Exercise directions -> Reproduce every line of the material below, but drop the pictures.

(Dataset entries)

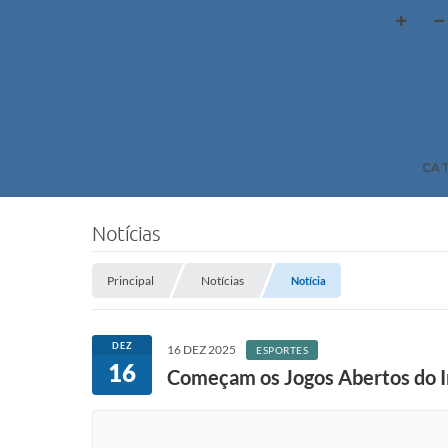
CA
Notícias
Principal
Notícias
Notícia
DEZ
16 DEZ 2025
ESPORTES
16
Começam os Jogos Abertos do I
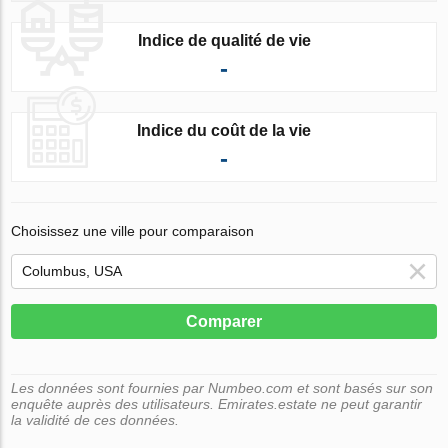
Indice de qualité de vie
-
Indice du coût de la vie
-
Choisissez une ville pour comparaison
Comparer
Les données sont fournies par Numbeo.com et sont basés sur son
enquête auprès des utilisateurs. Emirates.estate ne peut garantir
la validité de ces données.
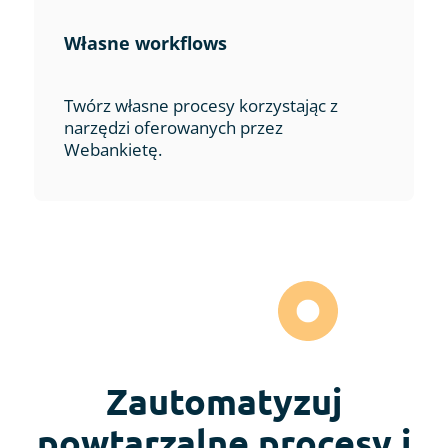
Własne workflows
Twórz własne procesy korzystając z
narzędzi oferowanych przez
Webankietę.
Zautomatyzuj
powtarzalne procesy i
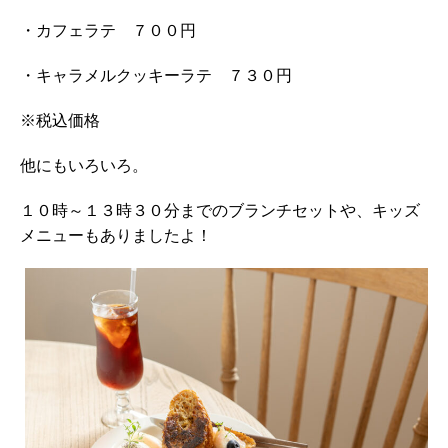
・カフェラテ ７００円
・キャラメルクッキーラテ ７３０円
※税込価格
他にもいろいろ。
１０時～１３時３０分までのブランチセットや、キッズ
メニューもありましたよ！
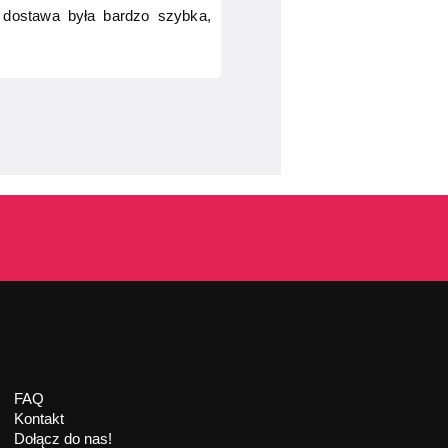
ą dostawa była bardzo szybka,
FAQ
Kontakt
Dołącz do nas!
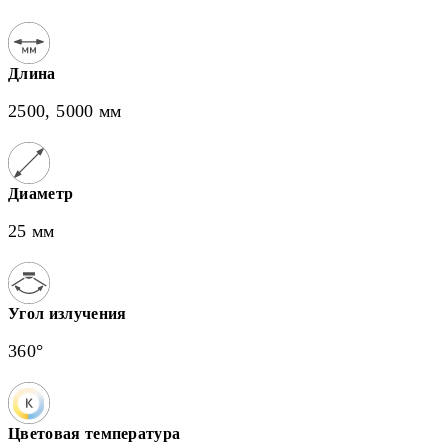
Длина
2500, 5000 мм
Диаметр
25 мм
Угол излучения
360°
Цветовая температура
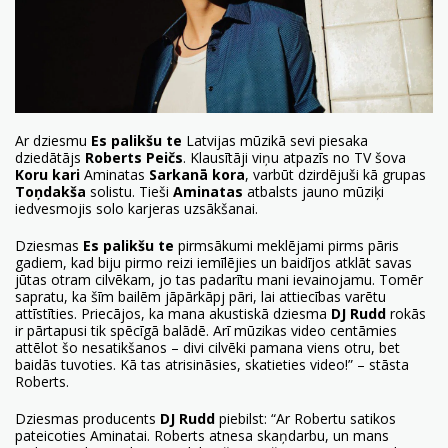
Ar dziesmu
Es palikšu te
Latvijas mūzikā sevi piesaka
dziedātājs
Roberts Peičs
. Klausītāji viņu atpazīs no TV šova
Koru kari
Aminatas
Sarkanā kora
, varbūt dzirdējuši kā grupas
Toņdakša
solistu. Tieši
Aminatas
atbalsts jauno mūziķi
iedvesmojis solo karjeras uzsākšanai.
Dziesmas
Es palikšu te
pirmsākumi meklējami pirms pāris
gadiem, kad biju pirmo reizi iemīlējies un baidījos atklāt savas
jūtas otram cilvēkam, jo tas padarītu mani ievainojamu. Tomēr
sapratu, ka šīm bailēm jāpārkāpj pāri, lai attiecības varētu
attīstīties. Priecājos, ka mana akustiskā dziesma
DJ Rudd
rokās
ir pārtapusi tik spēcīgā balādē. Arī mūzikas video centāmies
attēlot šo nesatikšanos – divi cilvēki pamana viens otru, bet
baidās tuvoties. Kā tas atrisināsies, skatieties video!” – stāsta
Roberts.
Dziesmas producents
DJ Rudd
piebilst: “Ar Robertu satikos
pateicoties Aminatai. Roberts atnesa skaņdarbu, un mans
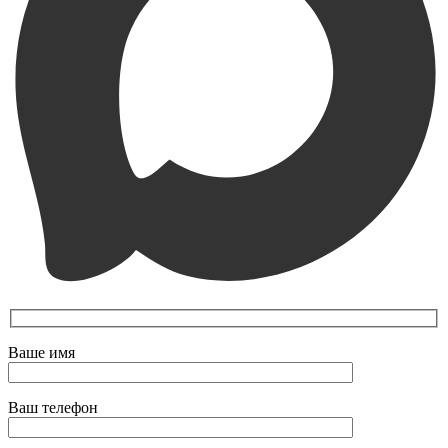
Ваше имя
Ваш телефон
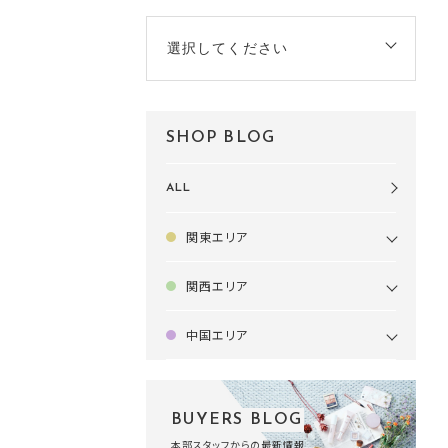
選択してください
SHOP BLOG
ALL
関東エリア
関西エリア
中国エリア
BUYERS BLOG
本部スタッフからの最新情報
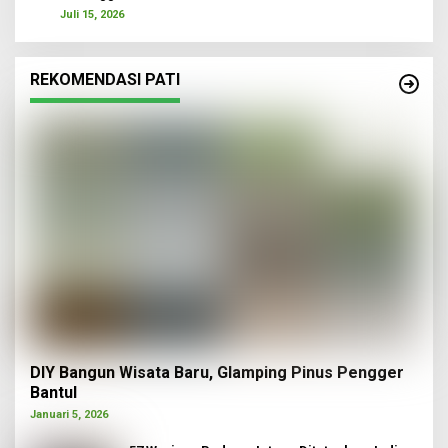
Juli 15, 2026
REKOMENDASI PATI
DIY Bangun Wisata Baru, Glamping Pinus Pengger
Bantul
Januari 5, 2026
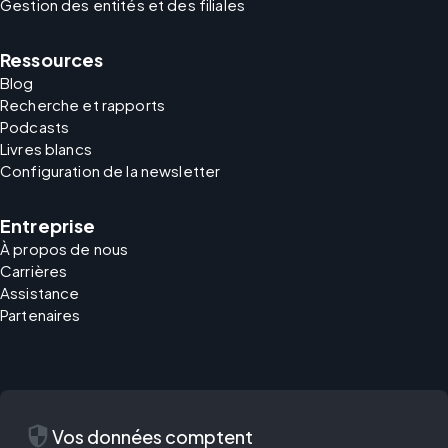
Gestion des entités et des filiales
Ressources
Blog
Recherche et rapports
Podcasts
Livres blancs
Configuration de la newsletter
Entreprise
À propos de nous
Carrières
Assistance
Partenaires
security
Vos données comptent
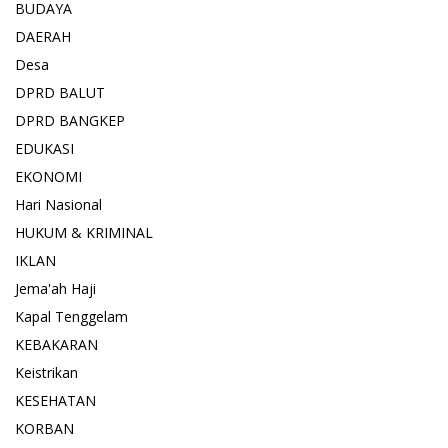
BUDAYA
DAERAH
Desa
DPRD BALUT
DPRD BANGKEP
EDUKASI
EKONOMI
Hari Nasional
HUKUM & KRIMINAL
IKLAN
Jema'ah Haji
Kapal Tenggelam
KEBAKARAN
Keistrikan
KESEHATAN
KORBAN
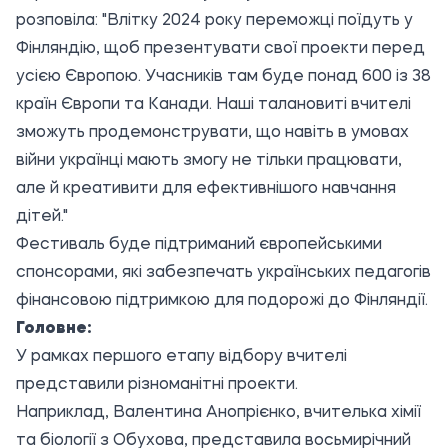
розповіла: "Влітку 2024 року переможці поїдуть у
Фінляндію, щоб презентувати свої проекти перед
усією Європою. Учасників там буде понад 600 із 38
країн Європи та Канади. Наші талановиті вчителі
зможуть продемонструвати, що навіть в умовах
війни українці мають змогу не тільки працювати,
але й креативити для ефективнішого навчання
дітей."
Фестиваль буде підтриманий європейськими
спонсорами, які забезпечать українських педагогів
фінансовою підтримкою для подорожі до Фінляндії.
Головне:
У рамках першого етапу відбору вчителі
представили різноманітні проекти.
Наприклад, Валентина Анопрієнко, вчителька хімії
та біології з Обухова, представила восьмирічний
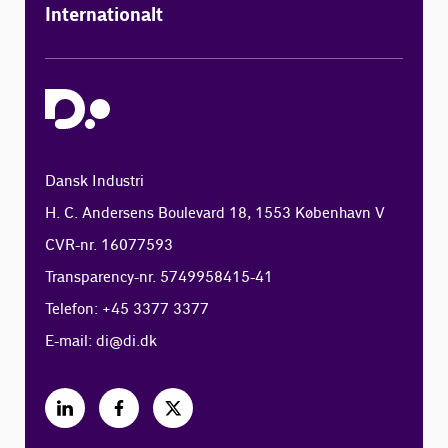
Internationalt
Dansk Industri
H. C. Andersens Boulevard 18, 1553 København V
CVR-nr. 16077593
Transparency-nr. 5749958415-41
Telefon: +45 3377 3377
E-mail:
di@di.dk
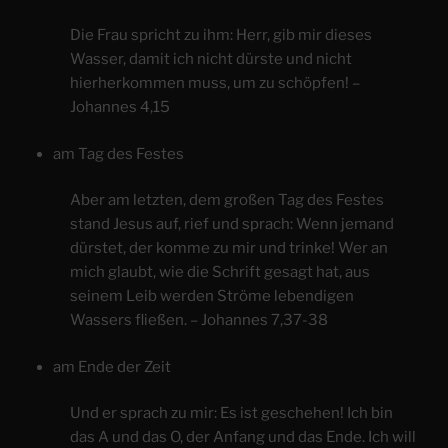
Die Frau spricht zu ihm: Herr, gib mir dieses
Wasser, damit ich nicht dürste und nicht
hierherkommen muss, um zu schöpfen! –
Johannes 4,15
am Tag des Festes
Aber am letzten, dem großen Tag des Festes
stand Jesus auf, rief und sprach: Wenn jemand
dürstet, der komme zu mir und trinke! Wer an
mich glaubt, wie die Schrift gesagt hat, aus
seinem Leib werden Ströme lebendigen
Wassers fließen. – Johannes 7,37-38
am Ende der Zeit
Und er sprach zu mir: Es ist geschehen! Ich bin
das A und das O, der Anfang und das Ende. Ich will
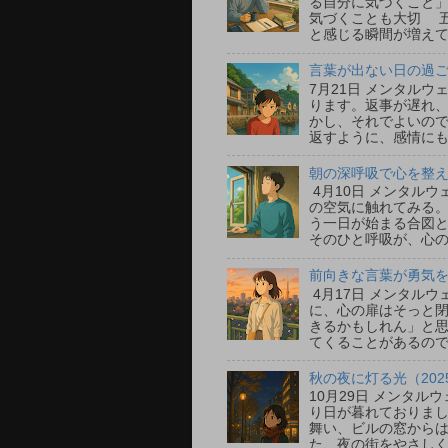
る自分に気づくこと」
気づくことも大切 
と感じる瞬間が増えて
言葉が出ない日の過ごし
7月21日 メンタル
ります。返事が遅れ
かし、それでよいの
返すように、感情にも
朝の深呼吸で心を整える
4月10日 メンタル
の空気に触れてみる
う一日が始まる合図
そのひと呼吸が、心の
前向きな言葉が勇気をく
4月17日 メンタル
に、心の扉はそっと
きるかもしれん」と
てくることがあるので
秋の夜に灯る光（202
10月29日 メンタ
り日が暮れておりまし
舞い、ビルの窓から
た、夜の街をやさしく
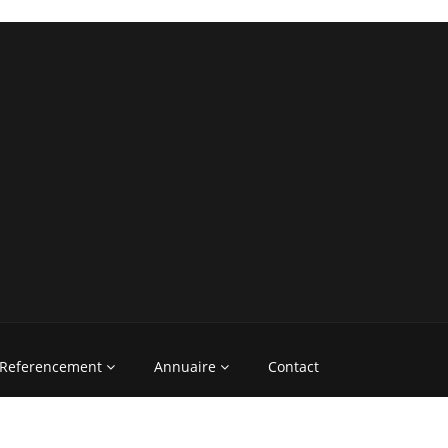
Referencement
Annuaire
Contact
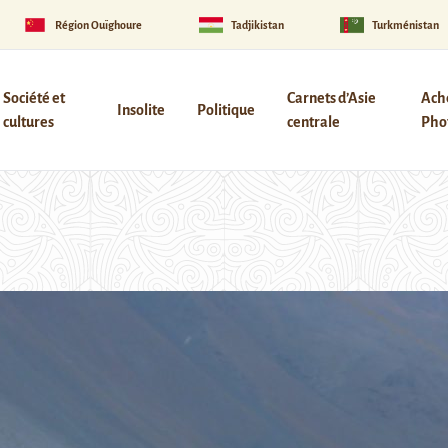
Région Ouïghoure
Tadjikistan
Turkménistan
Société et
Carnets d’Asie
Ach
Insolite
Politique
cultures
centrale
Phot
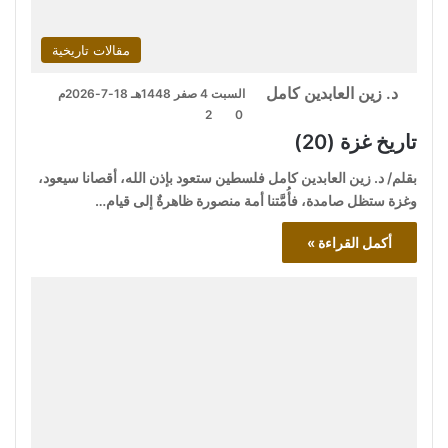
مقالات تاريخية
د. زين العابدين كامل
السبت 4 صفر 1448هـ 18-7-2026م
2
0
تاريخ غزة (20)
بقلم/ د. زين العابدين كامل فلسطين ستعود بإذن الله، أقصانا سيعود،
وغزة ستظل صامدة، فأُمَّتنا أمة منصورة ظاهرةٌ إلى قيام…
أكمل القراءة »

(End Dataset entries)

Answer for the task ->
CA
Notícias
Principal
Notícias
Notícia
DEZ
16 DEZ 2025
ESPORTES
16
Começam os Jogos Abertos do I
Indice de qualité de vie
-
Indice du coût de la vie
-
Choisissez une ville pour comparaison
Comparer
Les données sont fournies par Numbeo.com et sont basés sur son
enquête auprès des utilisateurs. Emirates.estate ne peut garantir
la validité de ces données.
Własne workflows
Twórz własne procesy korzystając z
narzędzi oferowanych przez
Webankietę.
Zautomatyzuj
powtarzalne procesy i
・カフェラテ ７００円
・キャラメルクッキーラテ ７３０円
※税込価格
他にもいろいろ。
１０時～１３時３０分までのブランチセットや、キッズ
メニューもありましたよ！
ą dostawa była bardzo szybka,
FAQ
Kontakt
Dołącz do nas!
Длина
2500, 5000 мм
Диаметр
25 мм
Угол излучения
360°
Цветовая температура
Ar dziesmu
Es palikšu te
Latvijas mūzikā sevi piesaka
dziedātājs
Roberts Peičs
. Klausītāji viņu atpazīs no TV šova
Koru kari
Aminatas
Sarkanā kora
, varbūt dzirdējuši kā grupas
Toņdakša
solistu. Tieši
Aminatas
atbalsts jauno mūziķi
iedvesmojis solo karjeras uzsākšanai.
Dziesmas
Es palikšu te
pirmsākumi meklējami pirms pāris
gadiem, kad biju pirmo reizi iemīlējies un baidījos atklāt savas
jūtas otram cilvēkam, jo tas padarītu mani ievainojamu. Tomēr
sapratu, ka šīm bailēm jāpārkāpj pāri, lai attiecības varētu
attīstīties. Priecājos, ka mana akustiskā dziesma
DJ Rudd
rokās
ir pārtapusi tik spēcīgā balādē. Arī mūzikas video centāmies
attēlot šo nesatikšanos – divi cilvēki pamana viens otru, bet
baidās tuvoties. Kā tas atrisināsies, skatieties video!” – stāsta
Roberts.
Dziesmas producents
DJ Rudd
piebilst: “Ar Robertu satikos
pateicoties Aminatai. Roberts atnesa skaņdarbu, un mans
Ваше имя
Ваш телефон
選択してください
SHOP BLOG
ALL
関東エリア
関西エリア
中国エリア
BUYERS BLOG
本部スタッフからの最新情報
Juli 15, 2026
REKOMENDASI PATI
DIY Bangun Wisata Baru, Glamping Pinus Pengger
Bantul
Januari 5, 2026
Gestion des entités et des filiales
Ressources
Blog
Recherche et rapports
Podcasts
Livres blancs
Configuration de la newsletter
Entreprise
À propos de nous
Carrières
Assistance
Partenaires
security
Vos données comptent
BUDAYA
DAERAH
Desa
DPRD BALUT
DPRD BANGKEP
EDUKASI
EKONOMI
Hari Nasional
HUKUM & KRIMINAL
IKLAN
Jema'ah Haji
Kapal Tenggelam
KEBAKARAN
Keistrikan
KESEHATAN
KORBAN
розповіла: "Влітку 2024 року переможці поїдуть у
Фінляндію, щоб презентувати свої проекти перед
усією Європою. Учасників там буде понад 600 із 38
країн Європи та Канади. Наші талановиті вчителі
зможуть продемонструвати, що навіть в умовах
війни українці мають змогу не тільки працювати,
але й креативити для ефективнішого навчання
дітей."
Фестиваль буде підтриманий європейськими
спонсорами, які забезпечать українських педагогів
фінансовою підтримкою для подорожі до Фінляндії.
Головне:
У рамках першого етапу відбору вчителі
представили різноманітні проекти.
Наприклад, Валентина Анопрієнко, вчителька хімії
та біології з Обухова, представила восьмирічний
Internationalt
Dansk Industri
H. C. Andersens Boulevard 18, 1553 København V
CVR-nr. 16077593
Transparency-nr. 5749958415-41
Telefon: +45 3377 3377
E-mail:
di@di.dk
Die Frau spricht zu ihm: Herr, gib mir dieses
Wasser, damit ich nicht dürste und nicht
hierherkommen muss, um zu schöpfen! –
Johannes 4,15
am Tag des Festes
Aber am letzten, dem großen Tag des Festes
stand Jesus auf, rief und sprach: Wenn jemand
dürstet, der komme zu mir und trinke! Wer an
mich glaubt, wie die Schrift gesagt hat, aus
seinem Leib werden Ströme lebendigen
Wassers fließen. – Johannes 7,37-38
am Ende der Zeit
Und er sprach zu mir: Es ist geschehen! Ich bin
das A und das O, der Anfang und das Ende. Ich will
る自分に気づくこと」
気づくことも大切 
と感じる瞬間が増えて
言葉が出ない日の過ごし
7月21日 メンタル
ります。返事が遅れ
かし、それでよいの
返すように、感情にも
朝の深呼吸で心を整える
4月10日 メンタル
の空気に触れてみる
う一日が始まる合図
そのひと呼吸が、心の
前向きな言葉が勇気をく
4月17日 メンタル
に、心の扉はそっと
きるかもしれん」と
てくることがあるので
秋の夜に灯る光（202
10月29日 メンタ
り日が暮れておりまし
舞い、ビルの窓から
た、夜の街をやさしく
Referencement
Annuaire
Contact
Région Ouïghoure
Tadjikistan
Turkménistan
Société et
Carnets d’Asie
Ach
Insolite
Politique
cultures
centrale
Phot
مقالات تاريخية
د. زين العابدين كامل
السبت 4 صفر 1448هـ 18-7-2026م
2
0
تاريخ غزة (20)
بقلم/ د. زين العابدين كامل فلسطين ستعود بإذن الله، أقصانا سيعود،
وغزة ستظل صامدة، فأُمَّتنا أمة منصورة ظاهرةٌ إلى قيام…
أكمل القراءة »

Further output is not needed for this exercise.